Information supplied —

┏━━

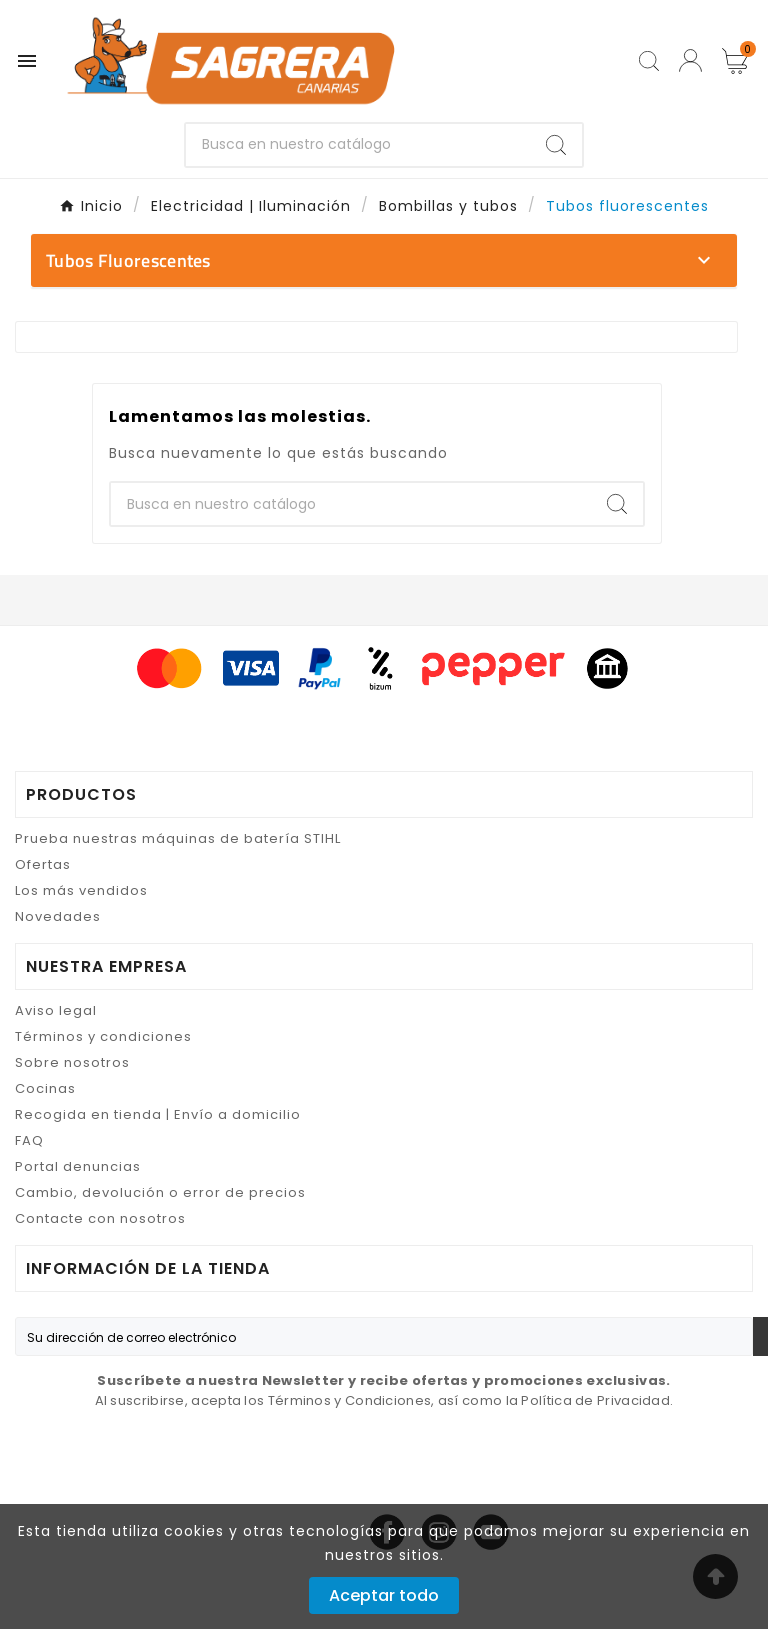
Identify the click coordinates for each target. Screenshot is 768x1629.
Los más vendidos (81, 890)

┗━━
┏━━

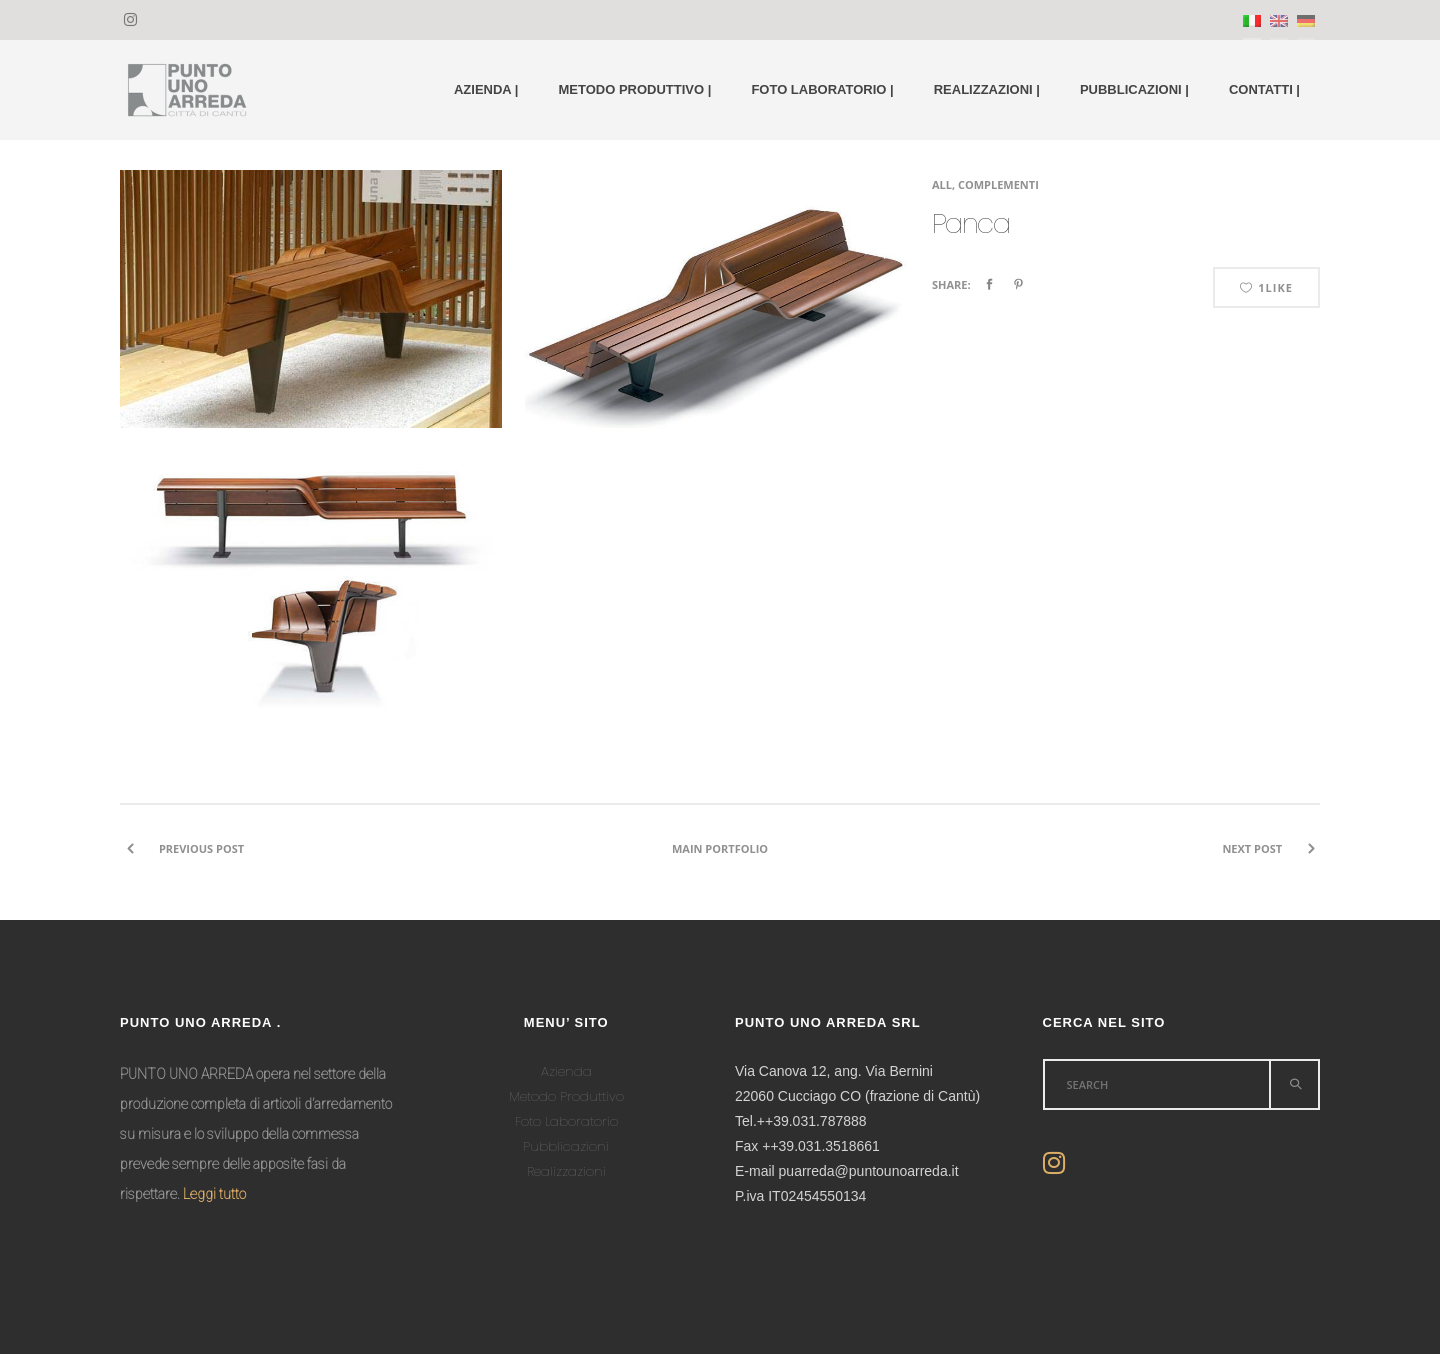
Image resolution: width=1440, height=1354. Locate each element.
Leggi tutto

┗━━
┏━━

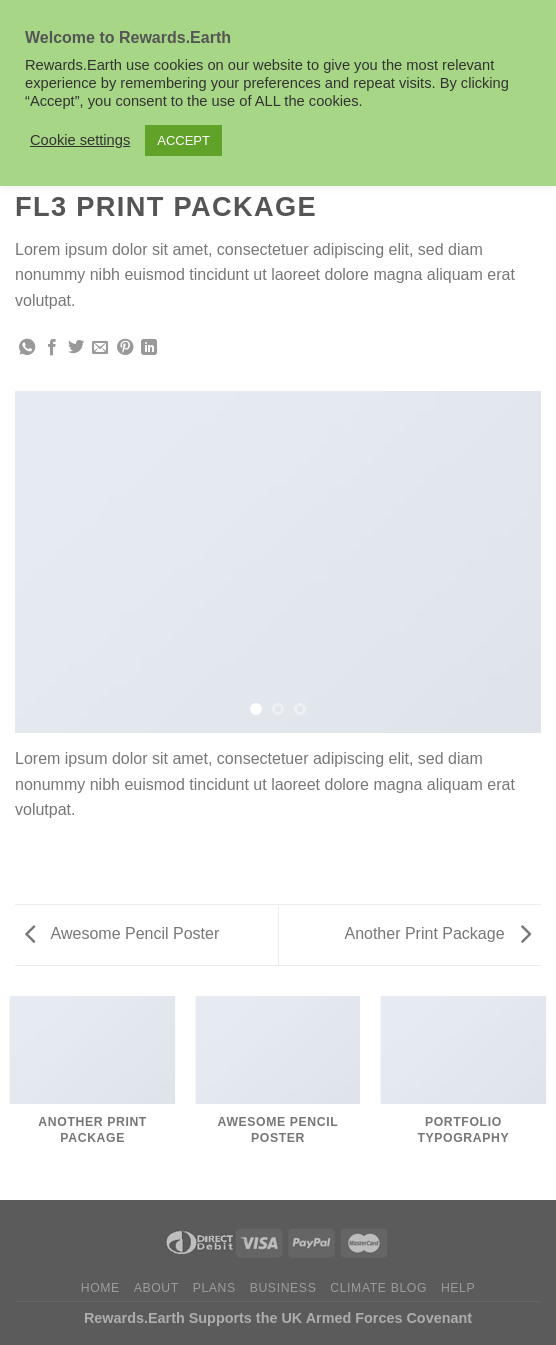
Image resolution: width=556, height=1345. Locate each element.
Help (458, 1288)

┗━━

Task details — Reproducing the whole listing above is not the task. Copy exactly only the lines from the one with "Identify the click" to the one with "Los más vendidos (81, 890)", both kept.

Answer space —
Identify the click coordinates for each target. Screenshot is 768x1629.
Los más vendidos (81, 890)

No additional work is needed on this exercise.